Berandasehat.id – Indonesia dihadapkan pada masalah stunting yang harus selekasnya dituntaskan. Angka anak yang menderita stunting di Indonesia bisa dibilang tinggi, dan masih belum memenuhi syarat yang ditetapkan Organisasi Kesehatan Dunia (WHO).
Menurut WHO, suatu negara dikatakan memiliki masalah stunting bila kasusnya mencapai angka di atas 20 persen. Sayangnya, prevalensi stunting di Indonesia mencapai 21,5 persen (Survei Kesehatan Indonesia 2023). Pemerintah menargetkan angka stunting turun menjadi 14 persen pada 2024 dengan menerbitkan Peraturan Presiden Nomor: 72 tahun 2021 tentang Percepatan Penurunan Stunting.
Stunting merupakan masalah serius karena terkait dengan kualitas sumber daya manusia di masa depan. Stunting adalah masalah gizi kronis akibat kurangnya asupan gizi dalam jangka waktu panjang sehingga mengakibatkan terganggunya pertumbuhan pada anak. Ciri stunting di antaranya tinggi badan anak lebih rendah dibanding teman sebaya.
Masalah stunting pada anak bukan sekadar tinggi dan berat badan, namun juga mencakup masalah tentang perkembangan kognitif/daya pikir untuk mengenyam pendidikan. Anak stunting juga berpotensi mengalami sejumlah masalah kesehatan saat dewasa, di antaranya kegemukan, hipertensi hingga diabetes.
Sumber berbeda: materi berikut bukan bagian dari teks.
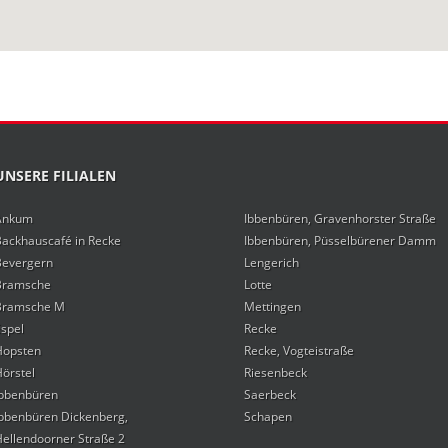
UNSERE FILIALEN
Ankum
Ibbenbüren, Gravenhorster Straße
Backhauscafé in Recke
Ibbenbüren, Püsselbürener Damm
Bevergern
Lengerich
Bramsche
Lotte
Bramsche M
Mettingen
spel
Recke
Hopsten
Recke, Vogteistraße
örstel
Riesenbeck
Ibbenbüren
Saerbeck
Ibbenbüren Dickenberg,
Schapen
ellendoorner Straße 2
Keterlibatan pemangku kepentingan
Mengingat stunting merupakan isu kesehatan krusial, sejumlah pemangku kepentingan terlibat dalam upaya untuk menurunkannya sekaligus mencegah munculnya kasus stunting baru. Save the Children Indonesia misalnya, bersama dengan Nutrition International telah mendukung upaya pemerintah selama lima tahun terakhir untuk menurunkan angka stunting, khususnya di Provinsi Jawa Barat, Kabupaten Sumedang dan Bandung Barat dan Nusa Tenggara Timur melalui program Better Investment for Stunting Alleviation (BISA).
Inisiatif tersebut didukung oleh Power of Nutrition (PON), DFAT (Pemerintah Australia), dan Global Affairs Canada (Pemerintah Kanada) mencakup berbagai intervensi untuk meningkatkan kesadaran dan praktik gizi seimbang di kalangan masyarakat.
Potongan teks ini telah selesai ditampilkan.